Residuals / residuals

Source: Residuals/residuals.Rmd

The original page uses stan_glm, but the displayed ideas are ordinary fitted values and residuals. Here we use statsmodels OLS to reproduce the same simulated examples: first a treatment indicator plus one pre-treatment predictor, then a higher-dimensional predictor matrix where fitted values are the natural one-dimensional summary.

Setup

Code
import numpy as np
import pandas as pd
import matplotlib.pyplot as plt
import statsmodels.formula.api as smf

rng = np.random.default_rng(1507)

One predictor and a treatment indicator

Code
N = 100
x = rng.uniform(0, 1, size=N)
z = rng.integers(0, 2, size=N)
a = 1.0
b = 2.0
theta = 5.0
sigma = 2.0
y = a + b * x + theta * z + rng.normal(0, sigma, size=N)
fake = pd.DataFrame({"x": x, "z": z, "y": y})

fit = smf.ols("y ~ x + z", data=fake).fit()
fit.params
Intercept    0.626230
x            2.497487
z            4.740278
dtype: float64
Code
fig, axes = plt.subplots(1, 2, figsize=(10, 4), sharex=True, sharey=True)
for level, ax in enumerate(axes):
    subset = fake[fake["z"] == level]
    ax.scatter(subset["x"], subset["y"], color="black", marker="o" if level == 0 else "^", s=30)
    x_grid = np.linspace(fake["x"].min(), fake["x"].max(), 100)
    y_grid = fit.params["Intercept"] + fit.params["x"] * x_grid + fit.params["z"] * level
    ax.plot(x_grid, y_grid, color="black")
    ax.set_title(f"z = {level}")
    ax.set_xlabel("Pre-treatment predictor, x")
    ax.spines[["top", "right"]].set_visible(False)
axes[0].set_ylabel("Outcome, y")
fig.tight_layout()

Conditioning on z, the fitted regression line shifts vertically by the estimated treatment coefficient while keeping a common slope for x.

Many pre-treatment predictors

Code
N = 100
K = 10
X = rng.uniform(0, 1, size=(N, K))
z = rng.integers(0, 2, size=N)
a = 1.0
b = np.arange(1, K + 1)
theta = 10.0
sigma = 5.0
y = a + X @ b + theta * z + rng.normal(0, sigma, size=N)
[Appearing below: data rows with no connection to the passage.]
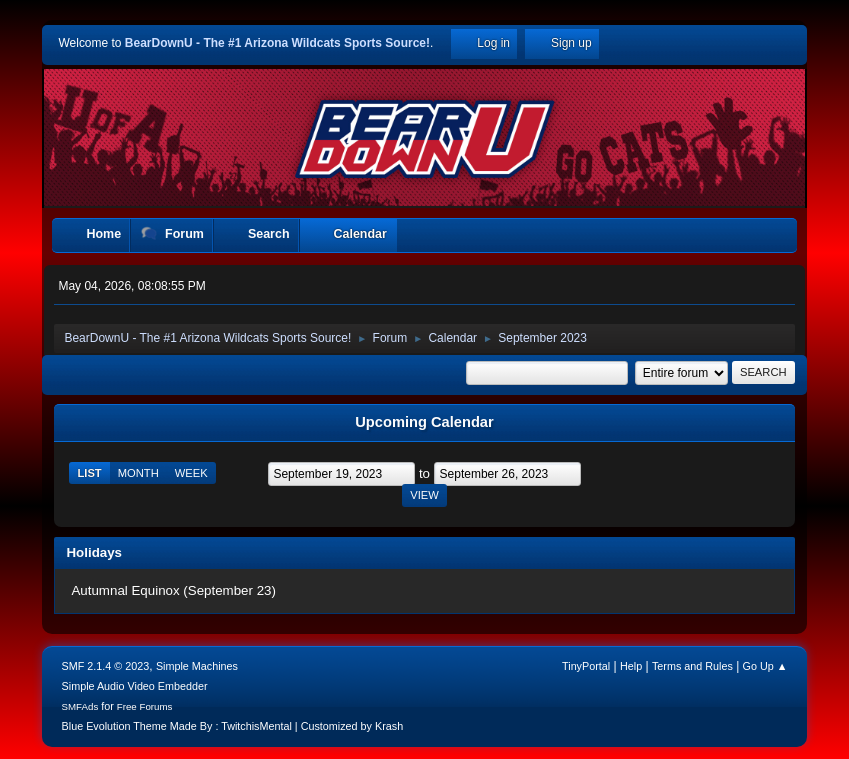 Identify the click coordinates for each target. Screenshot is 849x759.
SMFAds (80, 706)
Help (631, 666)
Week (191, 473)
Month (138, 473)
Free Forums (145, 706)
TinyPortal (586, 666)
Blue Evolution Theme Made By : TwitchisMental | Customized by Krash (233, 726)
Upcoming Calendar (424, 422)
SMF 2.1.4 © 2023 (106, 666)
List (89, 473)
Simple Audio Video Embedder (135, 686)
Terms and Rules (692, 666)
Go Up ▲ (765, 666)
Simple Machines (197, 666) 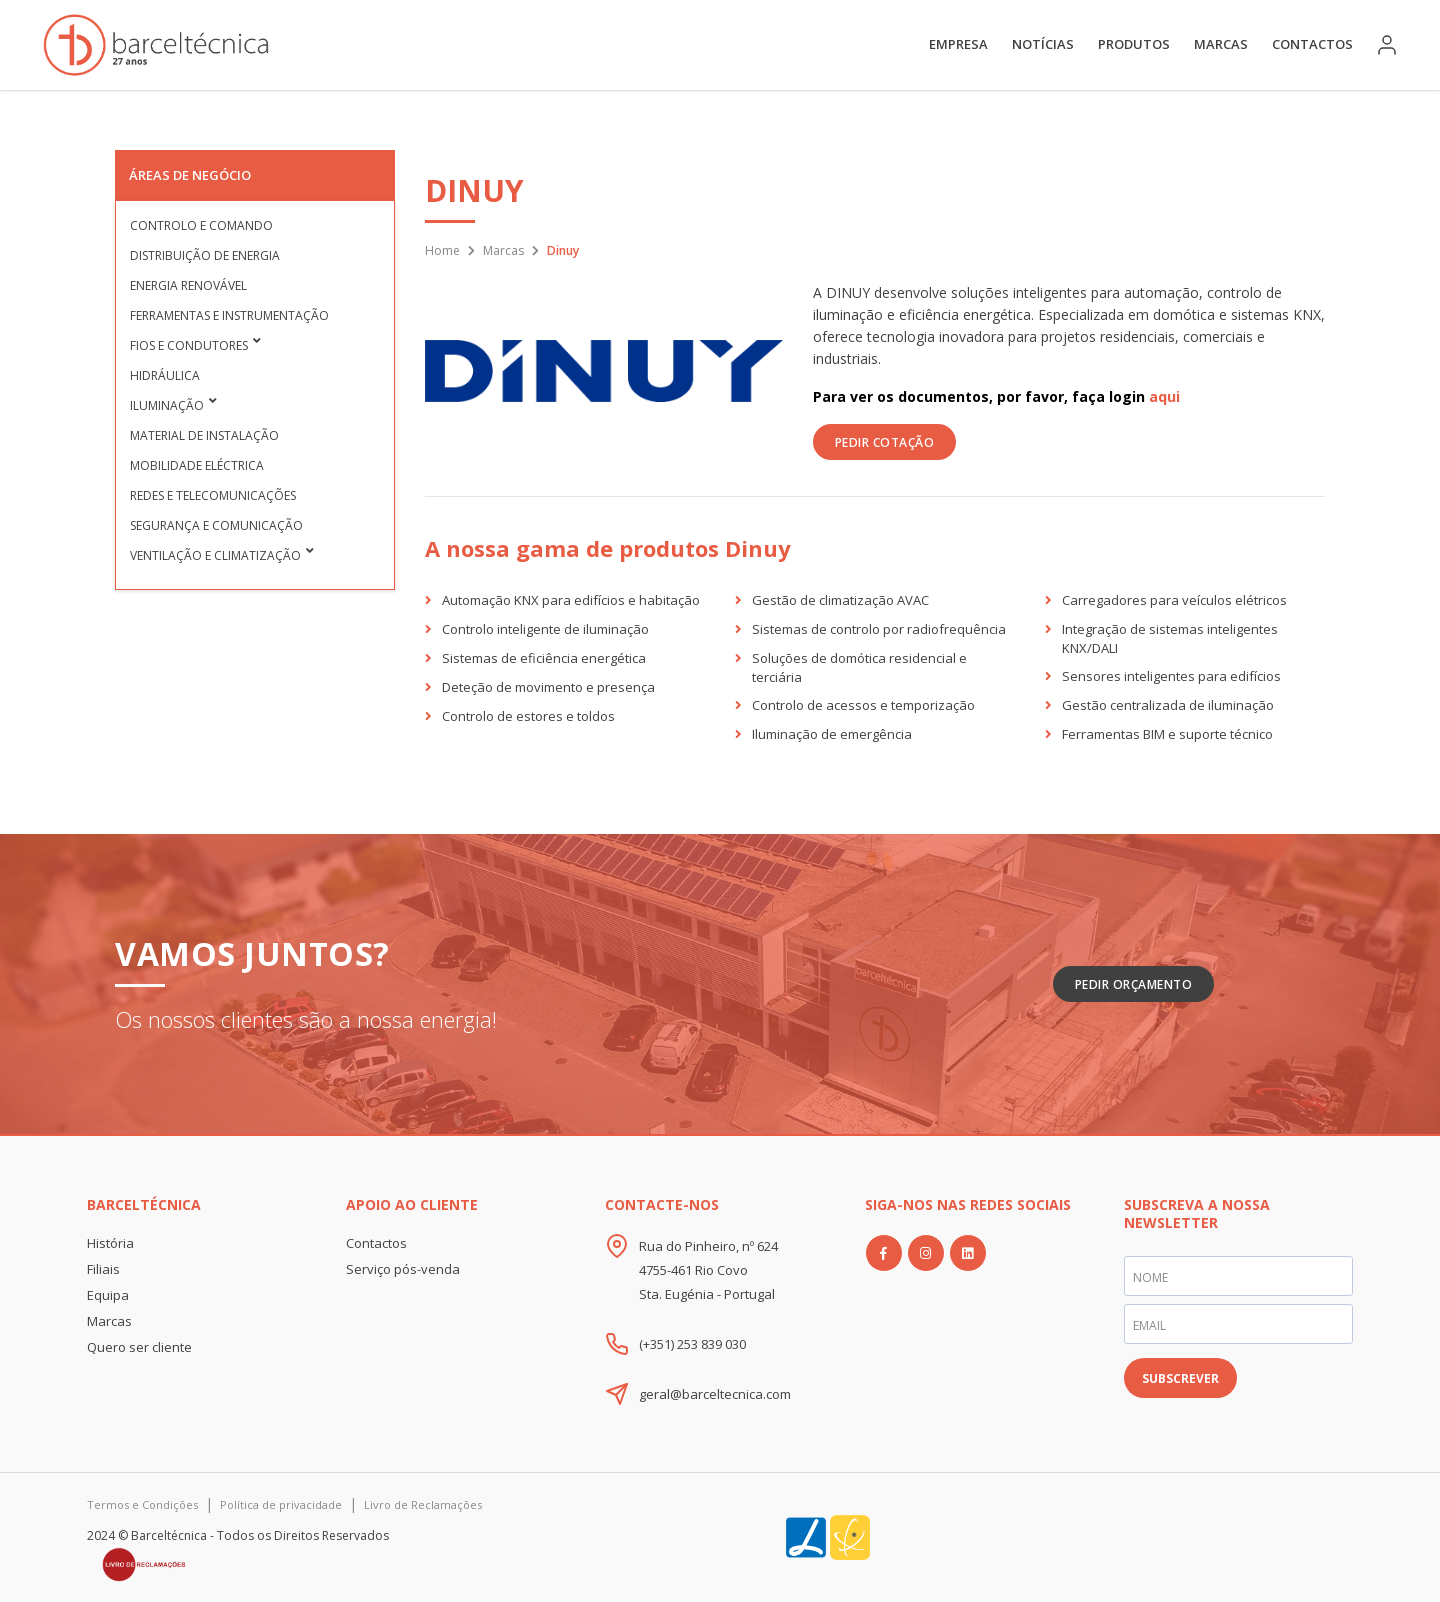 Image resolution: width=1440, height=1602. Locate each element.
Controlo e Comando (201, 225)
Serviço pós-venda (403, 1269)
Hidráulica (165, 375)
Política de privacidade (281, 1504)
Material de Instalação (204, 435)
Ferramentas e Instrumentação (229, 315)
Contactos (1312, 44)
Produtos (1134, 44)
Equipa (108, 1295)
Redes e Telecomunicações (213, 495)
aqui (1164, 396)
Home (442, 250)
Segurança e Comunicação (216, 525)
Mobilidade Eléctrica (197, 465)
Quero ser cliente (139, 1347)
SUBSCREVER (1180, 1378)
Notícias (1043, 44)
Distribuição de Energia (205, 255)
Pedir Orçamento (1134, 984)
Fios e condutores (189, 345)
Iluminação (167, 405)
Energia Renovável (188, 285)
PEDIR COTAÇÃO (885, 442)
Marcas (1221, 44)
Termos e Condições (142, 1504)
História (110, 1243)
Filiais (103, 1269)
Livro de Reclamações (423, 1504)
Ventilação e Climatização (215, 555)
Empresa (958, 44) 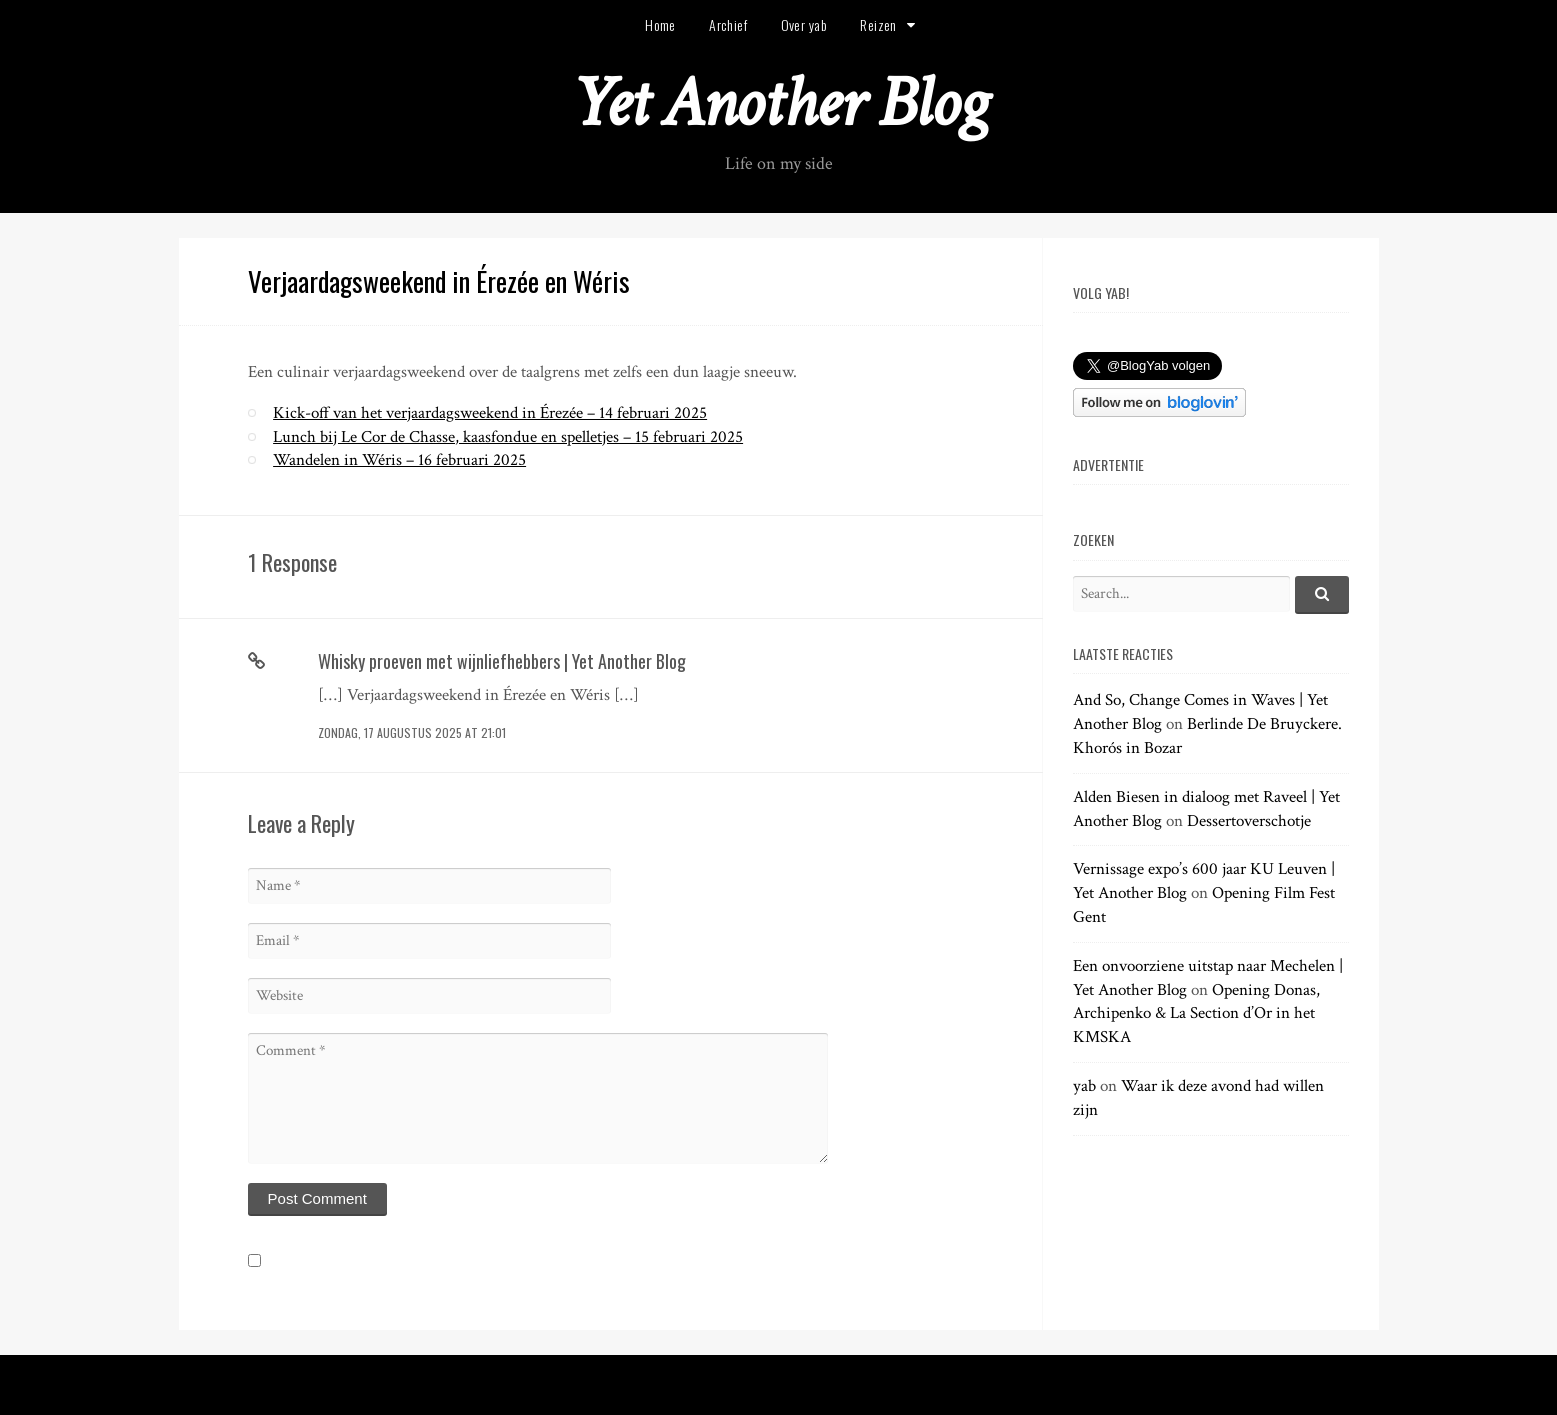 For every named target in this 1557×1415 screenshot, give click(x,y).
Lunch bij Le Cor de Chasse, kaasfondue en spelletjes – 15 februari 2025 (508, 437)
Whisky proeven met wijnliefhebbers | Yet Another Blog (502, 661)
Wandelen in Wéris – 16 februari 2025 (399, 460)
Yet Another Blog (778, 103)
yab (1084, 1086)
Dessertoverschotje (1249, 821)
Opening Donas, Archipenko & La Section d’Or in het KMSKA (1196, 1014)
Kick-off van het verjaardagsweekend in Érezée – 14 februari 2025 (490, 413) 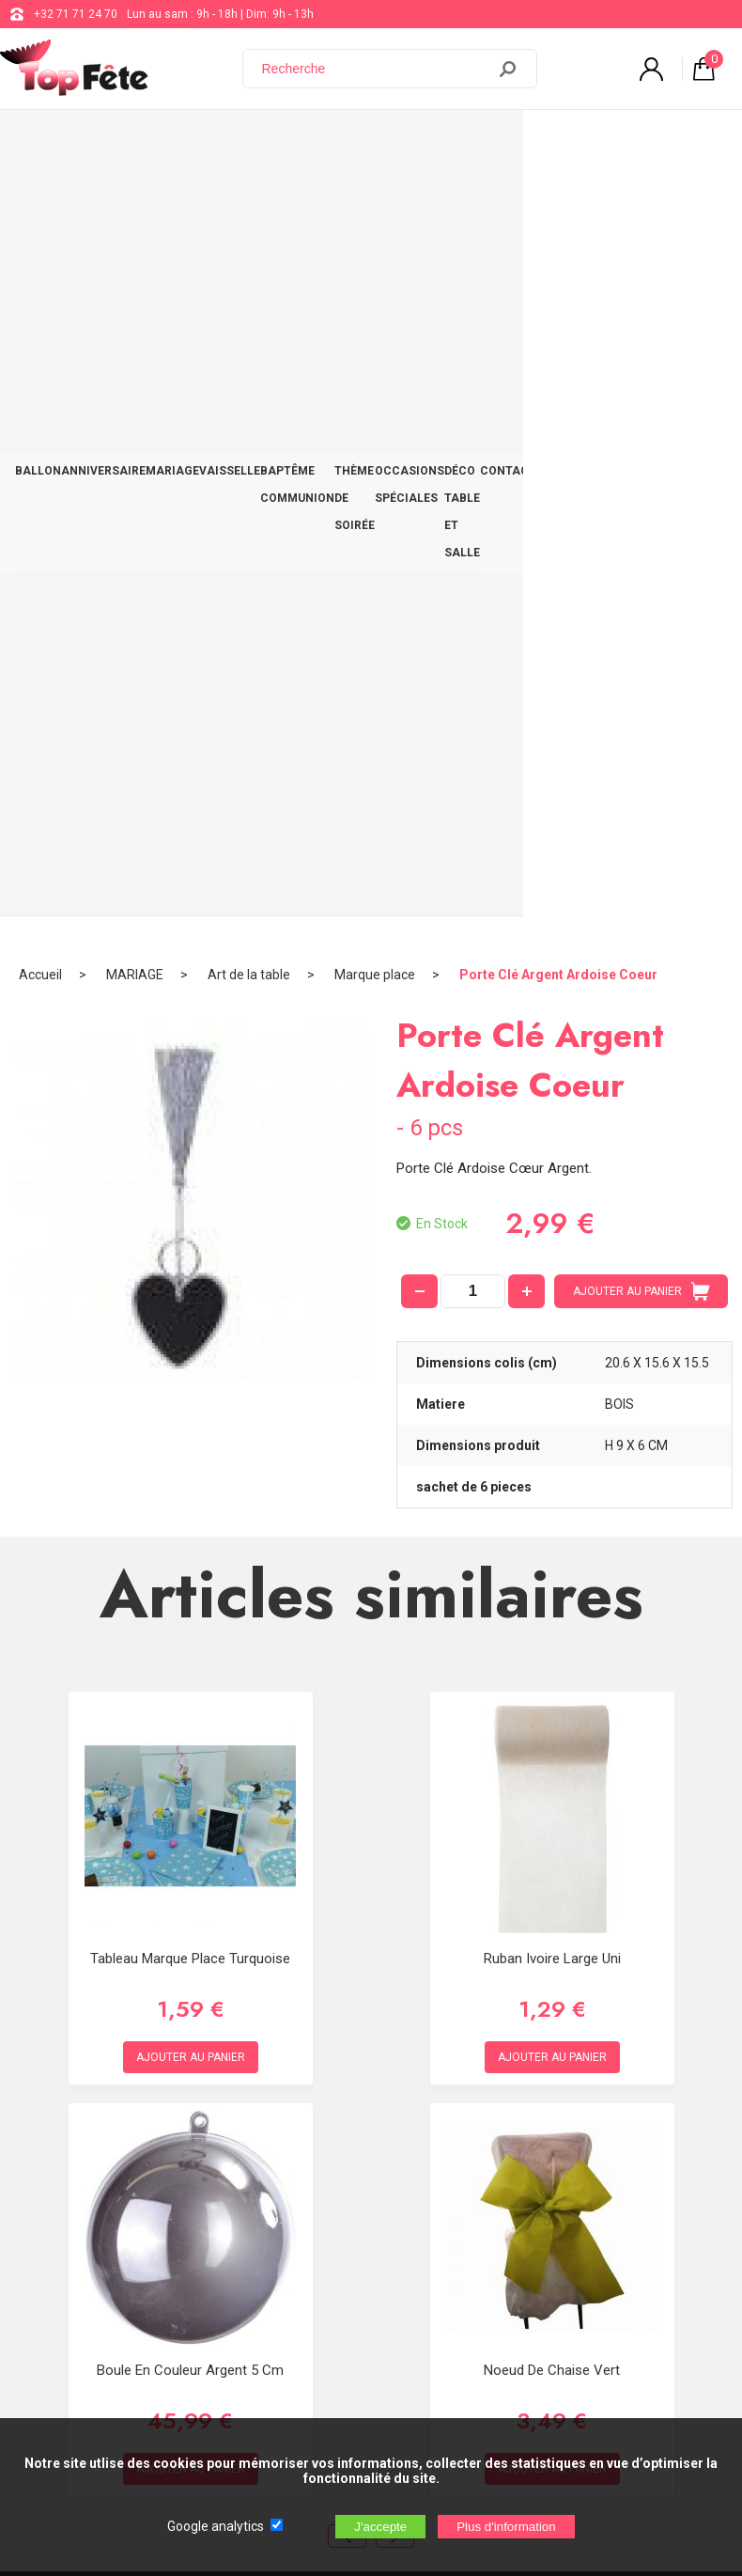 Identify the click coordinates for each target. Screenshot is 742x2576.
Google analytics (215, 2526)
fake_many = pd.DataFrame(X, columns=[f"x{k}" for k in range(1, K + 1)])
fake_many["z"] = z
fake_many["y"] = y
formula = "y ~ " + " + ".join([f"x{k}" for k in range(1, K + 1)]) + " + z"
fit_many = smf.ols(formula, data=fake_many).fit()
fake_many["y_hat"] = fit_many.fittedvalues
fake_many["residual"] = fit_many.resid
fit_many.rsquared
np.float64(0.698002161538674)

Outcome against the linear predictor

Code
lims = [min(fake_many["y"].min(), fake_many["y_hat"].min()), max(fake_many["y"].max(), fake_many["y_hat"].max())]
fig, axes = plt.subplots(1, 2, figsize=(10, 4), sharex=True, sharey=True)
for level, ax in enumerate(axes):
    subset = fake_many[fake_many["z"] == level]
    ax.scatter(subset["y_hat"], subset["y"], color="black", marker="o" if level == 0 else "^", s=30)
    ax.plot(lims, lims, color="black", lw=1)
    ax.set_title(f"z = {level}")
    ax.set_xlabel(r"Linear predictor, $\hat y$")
    ax.spines[["top", "right"]].set_visible(False)
axes[0].set_ylabel("Outcome, y")
fig.tight_layout()

Residuals against the linear predictor

Code
fig, axes = plt.subplots(1, 2, figsize=(10, 4), sharex=True, sharey=True)
for level, ax in enumerate(axes):
    subset = fake_many[fake_many["z"] == level]
    ax.scatter(subset["y_hat"], subset["residual"], color="black", marker="o" if level == 0 else "^", s=30)
    ax.axhline(0, color="black", lw=1)
    ax.set_title(f"z = {level}")
    ax.set_xlabel(r"Linear predictor, $\hat y$")
    ax.spines[["top", "right"]].set_visible(False)
axes[0].set_ylabel("Residual, r")
fig.tight_layout()

The residual plot removes the fitted mean structure. The remaining vertical scatter is what the Gaussian error term represents in this simulated example.